Stored data entries:
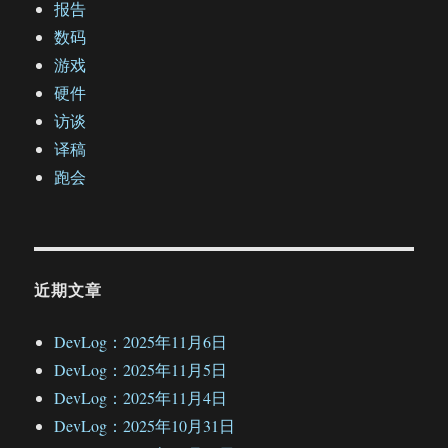
报告
数码
游戏
硬件
访谈
译稿
跑会
近期文章
DevLog：2025年11月6日
DevLog：2025年11月5日
DevLog：2025年11月4日
DevLog：2025年10月31日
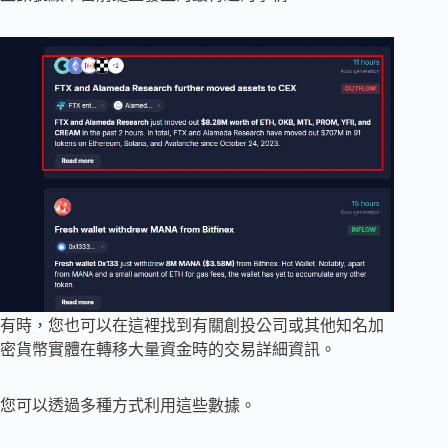
有時，您也可以在這裡找到有關創投公司或其他知名加
密貨幣實體在轉移大量資金時的交易詳細資訊。
您可以透過多種方式利用這些數據。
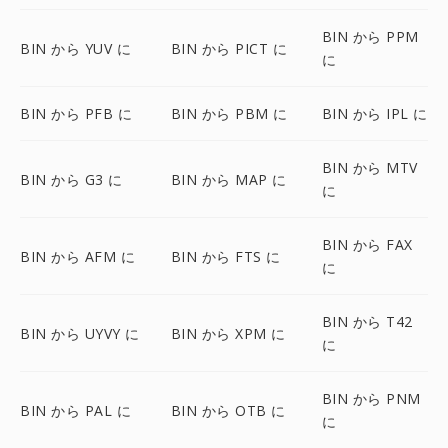
BIN から PPM
BIN から YUV に
BIN から PICT に
に
BIN から PFB に
BIN から PBM に
BIN から IPL に
BIN から MTV
BIN から G3 に
BIN から MAP に
に
BIN から FAX
BIN から AFM に
BIN から FTS に
に
BIN から T42
BIN から UYVY に
BIN から XPM に
に
BIN から PNM
BIN から PAL に
BIN から OTB に
に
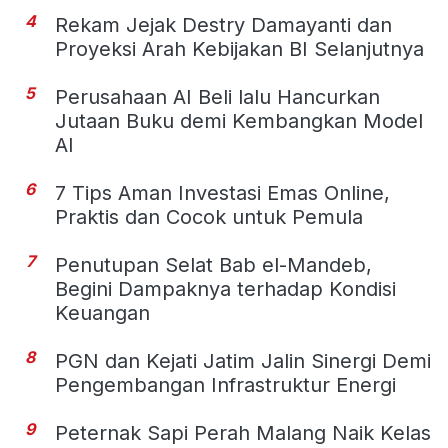
4
Rekam Jejak Destry Damayanti dan
Proyeksi Arah Kebijakan BI Selanjutnya
5
Perusahaan AI Beli lalu Hancurkan
Jutaan Buku demi Kembangkan Model
AI
6
7 Tips Aman Investasi Emas Online,
Praktis dan Cocok untuk Pemula
7
Penutupan Selat Bab el-Mandeb,
Begini Dampaknya terhadap Kondisi
Keuangan
8
PGN dan Kejati Jatim Jalin Sinergi Demi
Pengembangan Infrastruktur Energi
9
Peternak Sapi Perah Malang Naik Kelas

**WORK REQUEST**
Copy each line above that contains the word "DevLog".

**OUTPUT FOR THIS EXERCISE**
DevLog：2025年11月6日
DevLog：2025年11月5日
DevLog：2025年11月4日
DevLog：2025年10月31日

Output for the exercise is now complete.